Not necessarily - if a cultural suppresses women for instance and does not allow them equal rights - do you think that the woman are happy with this? Do you think a young child is happy about having sex with a 40 year old man as is a tradition of a child bride? The child has no choice and no power. That is where it crosses the line.

I am not imposing my beliefs on their cultural but I do when another person is being abused or harmed or treated unfairly. That is where it becomes wrong.
Linkat
 
  1  
Reply Fri 20 Aug, 2021 11:28 am
@Walter Hinteler,
Exactly why I stated it that way. Even today there can be a big difference between some 15 year olds in maturity.

If that 10 year old you are refencing is capable of making a mature consent decision or not - I cannot speak to.

But I doubt that many people today would see a child of 10 (and I say child) and see that such a child is not capable of an adult relationship.
0 Replies
 
Linkat
 
  1  
Reply Fri 20 Aug, 2021 11:29 am
@hightor,
hightor wrote:

Acceptable to whom? It's obviously acceptable in the societies where it is a cultural practice.


True - I was venture to guess that most serial killers believe their killings are acceptable.

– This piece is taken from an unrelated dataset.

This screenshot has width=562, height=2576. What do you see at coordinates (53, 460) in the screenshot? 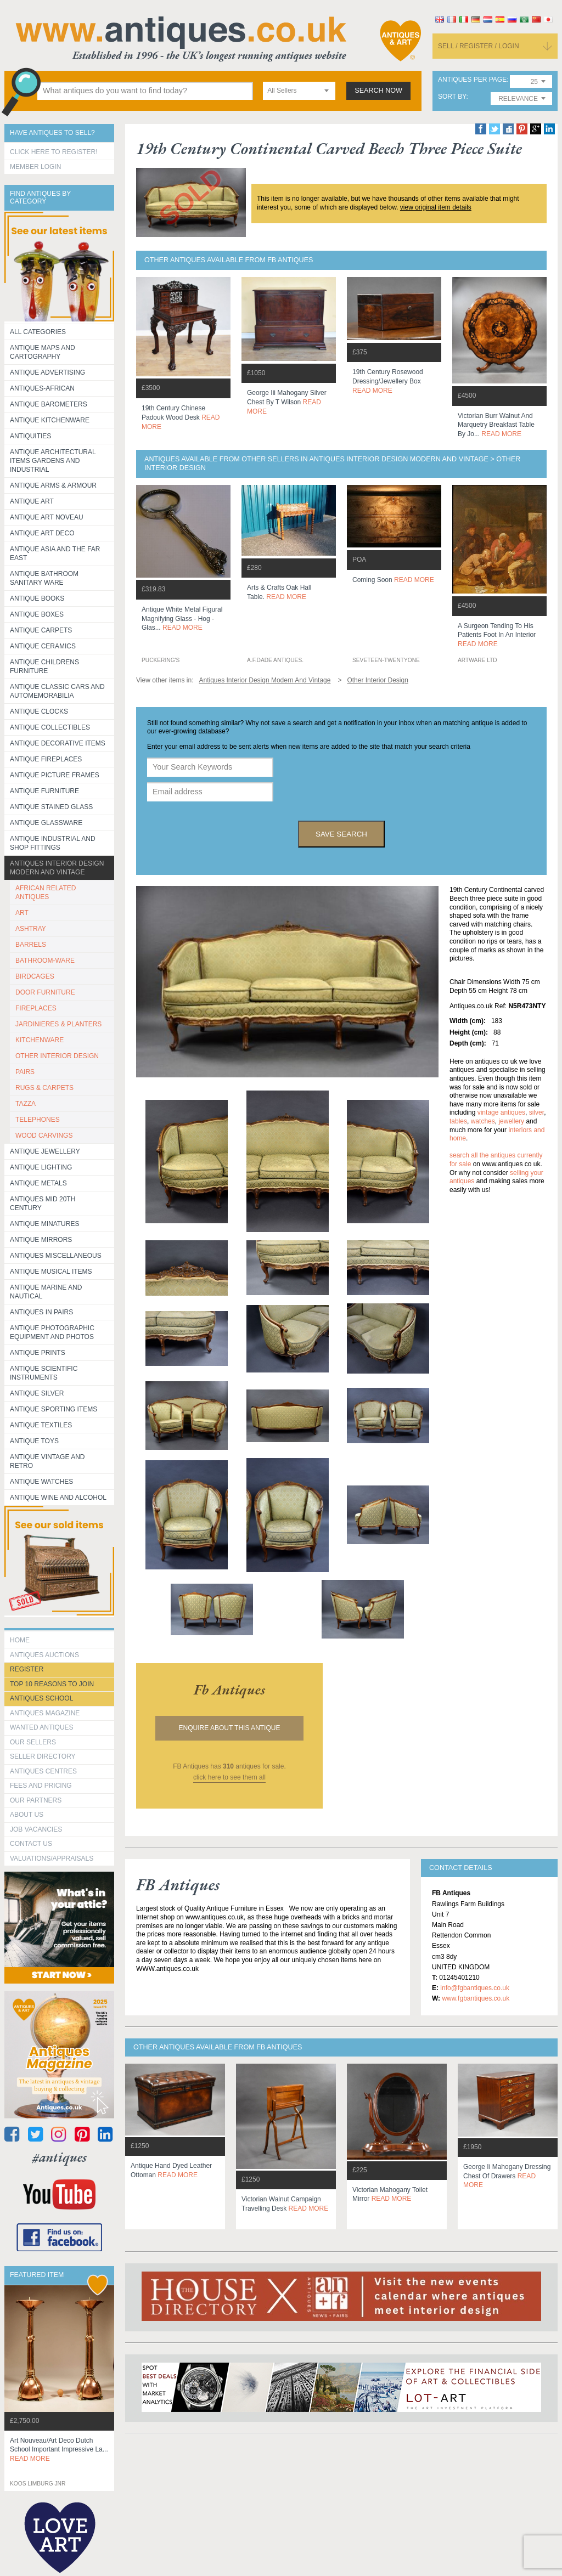
I see `Antique Architectural items gardens and industrial` at bounding box center [53, 460].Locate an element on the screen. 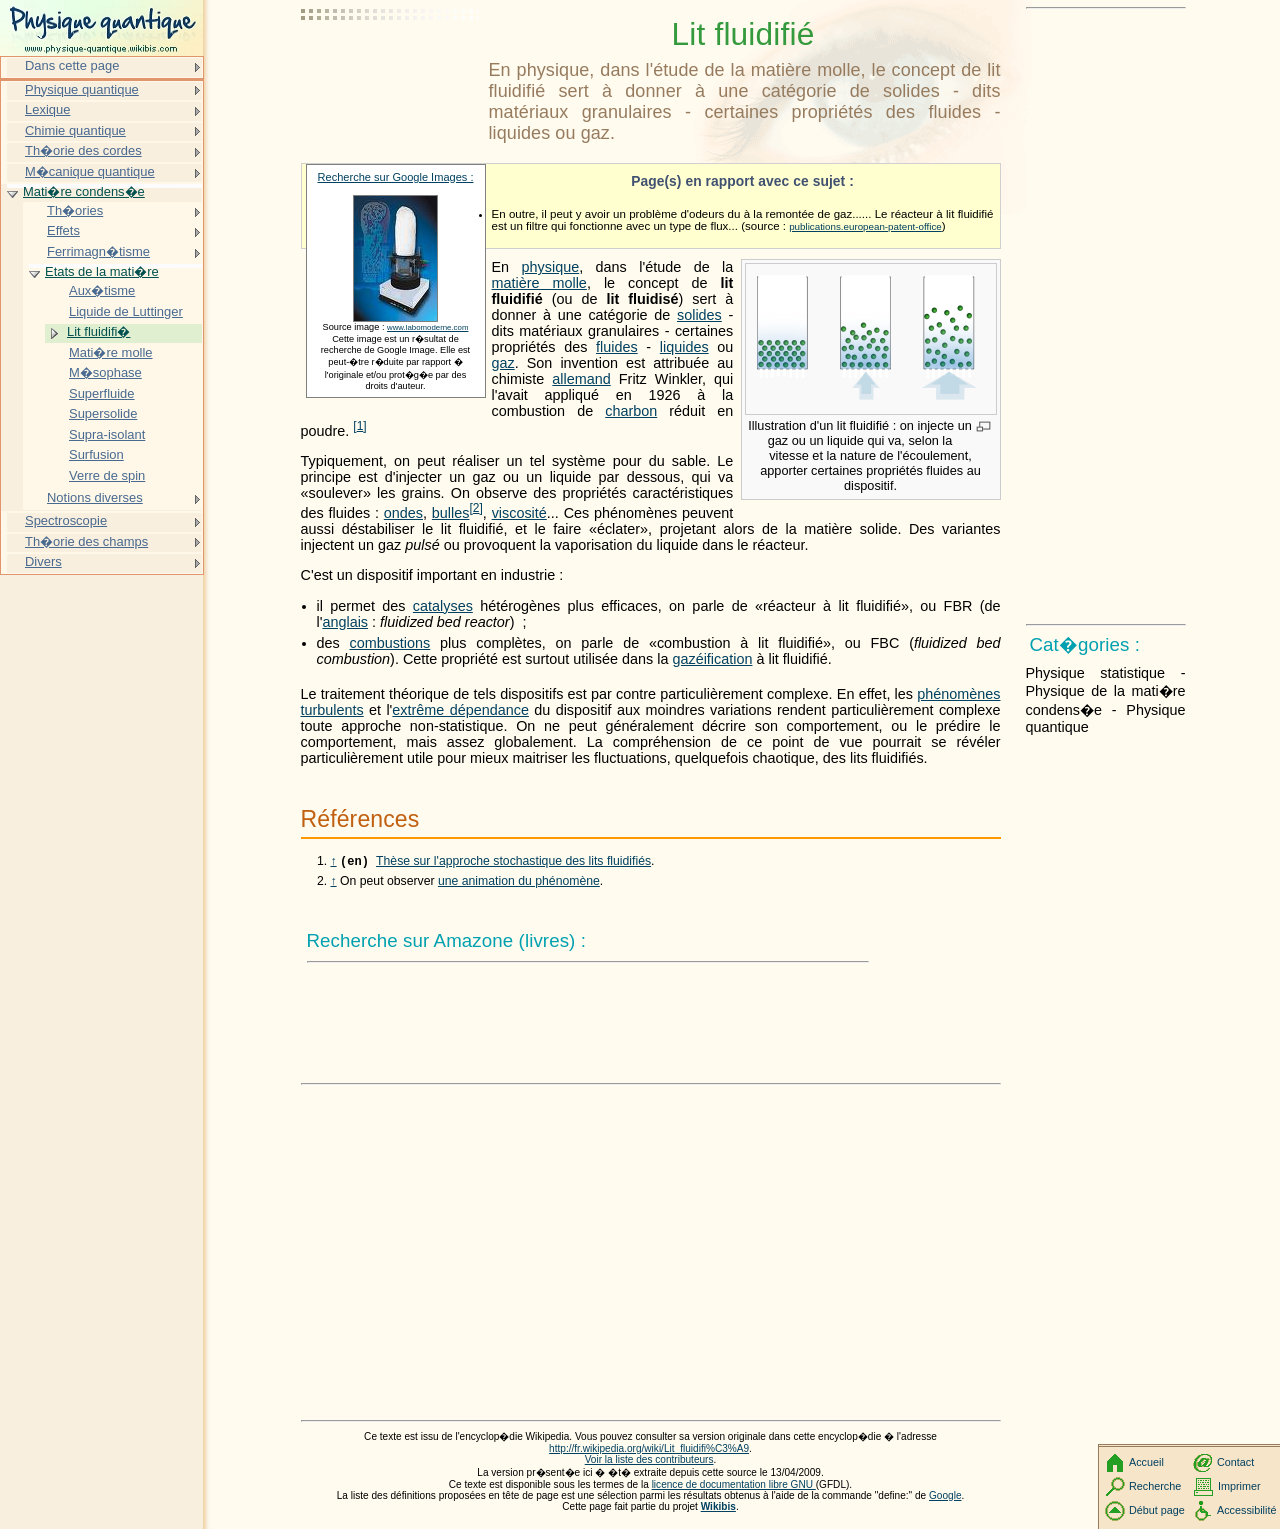  charbon is located at coordinates (631, 411).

But most reasonable people would not find it acceptable.
maxdancona
 
  0  
Reply Fri 20 Aug, 2021 11:48 am
@Linkat,
Linkat wrote:

Not necessarily - if a cultural suppresses women for instance and does not allow them equal rights - do you think that the woman are happy with this? Do you think a young child is happy about having sex with a 40 year old man as is a tradition of a child bride? The child has no choice and no power. That is where it crosses the line.

I am not imposing my beliefs on their cultural but I do when another person is being abused or harmed or treated unfairly. That is where it becomes wrong.


Actually, I do believe that indigenous women were happy living within their own perfectly well functioning cultures. Of course, I am a White man who has lived in a modern Western culture all of my life I have no way to judge this.

And that is the problem. White people are the judges... and White people even judge how indigenous women feel about indigenous cultures.

We are forcing indigenous cultures to give up traditional culture values in order to make White people feel comfortable. Neither you or I have any understanding of the culture; we have never lived among indigenous people, we don't know the religious beliefs we don't even speak the language. And yet we are perfectly willing to tell them whether they should be happy.